IBM, Microsoft, and Google have been the pacesetters in quantum computing in recent months. From the controversial 'quantum supremacy' to the proof that shallow quantum circuits perform exponentially better, the realm of quantum computing has been rife with activity. Now, Intel is also joining the ranks and the firm's approach is considerably distinct.
Today, Intel unveiled Horse Ridge, a first-of-its-kind, highly integrated cryogenic (operating at temperatures about 4 Kelvin) SoC that is geared towards speeding up the development of full-stack quantum computers. Horse Ridge, named after one of the coldest regions in Oregon, will reduce the complexity of controlling and managing quantum circuits. And it was made using Intel's 22nm FinFET technology in collaboration with Intel’s research partners at QuTech.
Horse Ridge will be targeting what Intel believes to be a major obstacle in the road towards commercially viable quantum computing—control electronics and interconnections.
Horse Ridge is a highly integrated, mixed-signal SoC that brings the qubit controls into the quantum refrigerator — as close as possible to the qubits themselves.
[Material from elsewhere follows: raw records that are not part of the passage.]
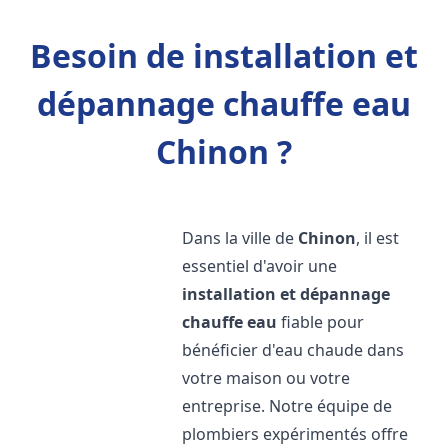
Besoin de installation et
dépannage chauffe eau
Chinon ?
Dans la ville de
Chinon
, il est
essentiel d'avoir une
installation et dépannage
chauffe eau
fiable pour
bénéficier d'eau chaude dans
votre maison ou votre
entreprise. Notre équipe de
plombiers expérimentés offre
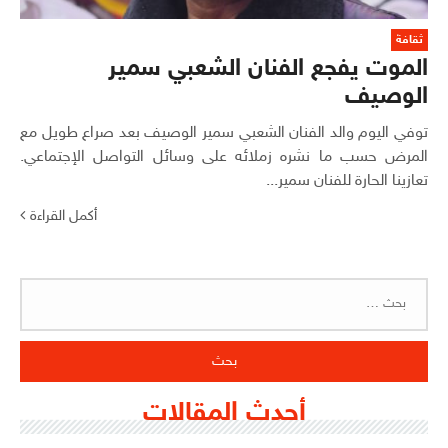
ثقافة
الموت يفجع الفنان الشعبي سمير
الوصيف
توفي اليوم والد الفنان الشعبي سمير الوصيف بعد صراع طويل مع
المرض حسب ما نشره زملائه على وسائل التواصل الإجتماعي.
تعازينا الحارة للفنان سمير...
أكمل القراءة
البحث
عن:
أحدث المقالات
It effectively reduces the complexity of quantum control engineering from hundreds of cables running into and out of a refrigerator to a single, unified package operating near the quantum device.
The SoC will act as a radio frequency processor and thereby simplify the control of multiple qubits inside the cryogenic refrigerator.
Horse Ridge is programmed with instructions that correspond to basic qubit operations. It translates those instructions into electromagnetic microwave pulses that can manipulate the state of the qubits.
Horse Ridge, Intel believes, will help in the firm's development of silicon spin qubit and superconducting qubit systems.
This feat is particularly exciting as Intel progresses its research into silicon spin qubits, which have the potential to operate at slightly higher temperatures than current quantum systems require.
Currently, a vital component of a quantum computer is a refrigerator which keeps the qubits operating at temperatures tantalizingly close to absolute zero (0 Kelvin). But silicon spin qubits, which Intel is working on, have certain properties that can allow them to run at temperatures close to 1 Kelvin.
So Intel's aim with Horse Ridge is to operate cryogenic controls and silicon spin qubits at the same temperature as that will mark a step towards reducing the refrigeration needs for quantum computers. Consequently, this would be a step in the right direction to deal with one of the biggest hindrances in making quantum computing commercially viable.